Chapter 10 & 13: Monopoly, Oliogopoly and strategic behaviour Flashcards
When does a monopoly exist?
When a single seller supplies the entire market for a particular good or service
What are the two conditions that enable a single seller to become a monopolist?
Unique good or service (no substitutes)
A way to prevent potential competitors from entering the market (high barriers to entry)
What is monopoly power?
A measure of a monopolist’s ability to set the price of a good or service
What are the types of barriers to entry?
Natural and Government-created barriers
What are the types of Natural barriers? Explain what they are
Control of resources:
- Competitors cannot find enough of a scarce resource to compete
Problems in raising capital:
- Unlikely that a lender will give you enough money to create a company capable of competing effectively with a well-established company (low chance of succeeding)
Economies of Scale:
- Economies of Scale occur when long-run average costs fall as production expands
- Low unit costs and the low prices that follow give some larger firms the ability to drive rivals out of business
- Firms in an industry that enjoy large economies of scale tend to combine to create a natural monopoly (single large firm has lower costs than any potential smaller competitor)
What are the types of Government barriers? Explain what they are
Licensing
- Governments occasionally establish monopolies through licensing to minimise negative externalities (through economies of scale)
- Opportunities to enter the business are limited
- Creates an opportunity for corruption
Patents and Copyright Laws
- Patents and copyrights create stronger incentives to develop new drugs and produce new music than would exist if market competitors could immediately copy inventions
- People and companies who hold patents or copyright have the right to decide how to distribute their drug/music and at what price
What makes a company/person a price-maker or price-taker?
Price-Maker: Having some control over what they charge
- Demand is down-ward sloping but relative to market (many price-output combinations)
- This is because the individual firm’s demand curve is the same as the market demand curve
Price-Taker: Having no control over what they charge
- Demand is perfectly elastic
What is the profit-maximising rule for the monopolist?
Marginal Revenue = Marginal Cost
What are the two separate effects that determine marginal revenue?
- Price Effect: How the lower price effects revenue?
- Output Effect: How the lower price affects the number of customers?
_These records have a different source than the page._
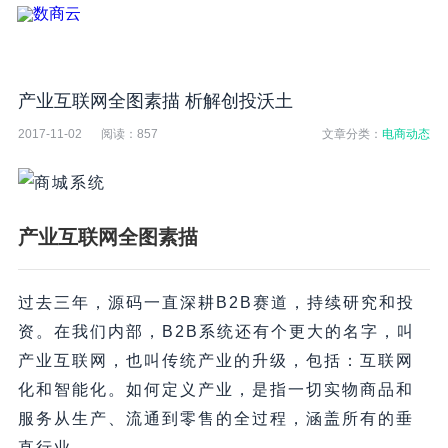
产业互联网全图素描 析解创投沃土
2017-11-02
阅读：
857
文章分类：
电商动态
产业互联网全图素描
过去三年，源码一直深耕B2B赛道，持续研究和投
资。在我们内部，B2B系统还有个更大的名字，叫
产业互联网，也叫传统产业的升级，包括：互联网
化和智能化。如何定义产业，是指一切实物商品和
服务从生产、流通到零售的全过程，涵盖所有的垂
直行业。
How can we determine a monopolist’s profit and price set?
NEED TO INSERT THE IMAGE
When does a market failure (deadweight loss) occur?
- When there is an inefficient allocation of resources in a market.
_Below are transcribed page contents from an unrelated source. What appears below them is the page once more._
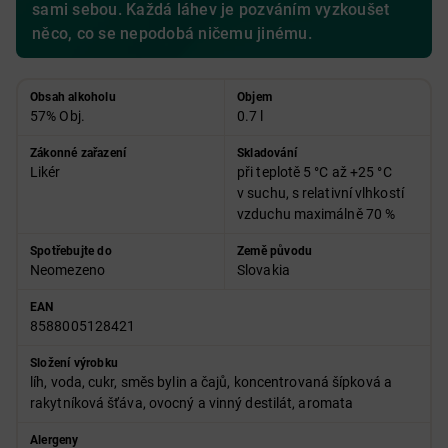
sami sebou. Každá láhev je pozváním vyzkoušet
něco, co se nepodobá ničemu jinému.
Obsah alkoholu
Objem
57% Obj.
0.7 l
Zákonné zařazení
Skladování
Likér
při teplotě 5 °C až +25 °C
v suchu, s relativní vlhkostí
vzduchu maximálně 70 %
Spotřebujte do
Země původu
Neomezeno
Slovakia
EAN
8588005128421
Složení výrobku
líh, voda, cukr, směs bylin a čajů, koncentrovaná šípková a
rakytníková šťáva, ovocný a vinný destilát, aromata
Alergeny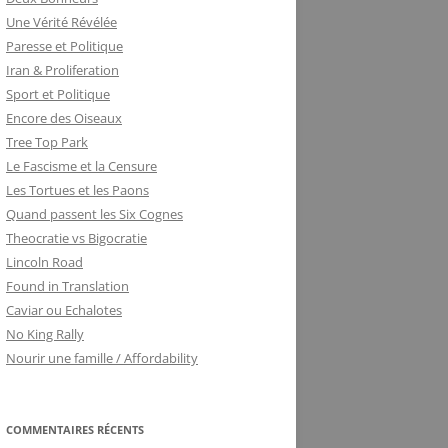
Une Vérité Révélée
Paresse et Politique
Iran & Proliferation
Sport et Politique
Encore des Oiseaux
Tree Top Park
Le Fascisme et la Censure
Les Tortues et les Paons
Quand passent les Six Cognes
Theocratie vs Bigocratie
Lincoln Road
Found in Translation
Caviar ou Echalotes
No King Rally
Nourir une famille / Affordability
COMMENTAIRES RÉCENTS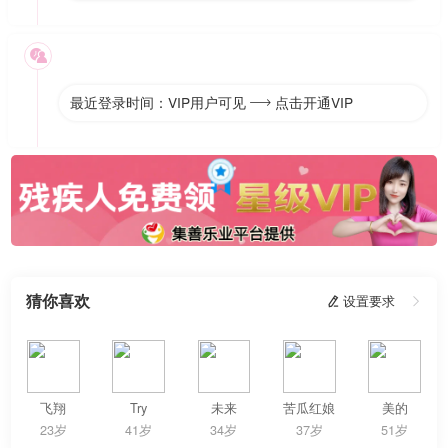

最近登录时间：VIP用户可见
点击开通VIP

猜你喜欢
 设置要求

飞翔
Try
未来
苦瓜红娘
美的
23岁
41岁
34岁
37岁
51岁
What are the problems with a monopoly?
Deadweight Loss
Inefficient Output and Price
- Smaller output and higher price than competitive industry
- Consumer surplus transferred to producer
Few Choices for Consumers
- Monopolists sell goods with few close substitutes
- Can leverage its market power to offer product features that benefit the monopoly at the expense of consumer choice.
Rent Seeking
- Lobbying leads to society becoming adversely affected because the gains from trade are smaller (price will rise)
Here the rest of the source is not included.